▶ About this task: Apart from the pictures, reproduce the data below exactly as it stands.

(Dataset items)
[Start of section]

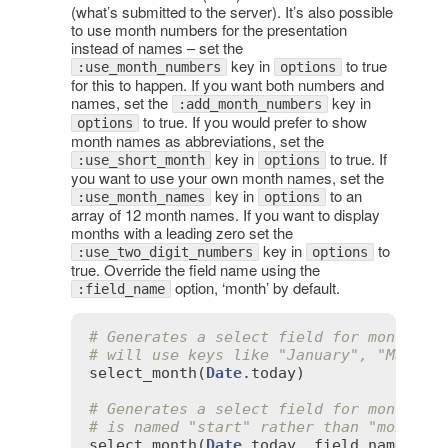
(what’s submitted to the server). It’s also possible
to use month numbers for the presentation
instead of names – set the
key in
to true
:use_month_numbers
options
for this to happen. If you want both numbers and
names, set the
key in
:add_month_numbers
to true. If you would prefer to show
options
month names as abbreviations, set the
key in
to true. If
:use_short_month
options
you want to use your own month names, set the
key in
to an
:use_month_names
options
array of 12 month names. If you want to display
months with a leading zero set the
key in
to
:use_two_digit_numbers
options
true. Override the field name using the
option, ‘month’ by default.
:field_name
# Generates a select field for months t
# will use keys like "January", "March"
select_month
(
Date
.
today
)

# Generates a select field for months t
# is named "start" rather than "month".
select_month
(
Date
.
today
, 
field_name
:
's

[End of section]

▶ Exercise output:
(what’s submitted to the server). It’s also possible
to use month numbers for the presentation
instead of names – set the
key in
to true
:use_month_numbers
options
for this to happen. If you want both numbers and
names, set the
key in
:add_month_numbers
to true. If you would prefer to show
options
month names as abbreviations, set the
key in
to true. If
:use_short_month
options
you want to use your own month names, set the
key in
to an
:use_month_names
options
array of 12 month names. If you want to display
months with a leading zero set the
key in
to
:use_two_digit_numbers
options
true. Override the field name using the
option, ‘month’ by default.
:field_name
# Generates a select field for months t
# will use keys like "January", "March"
select_month
(
Date
.
today
)

# Generates a select field for months t
# is named "start" rather than "month".
select_month
(
Date
.
today
, 
field_name
:
's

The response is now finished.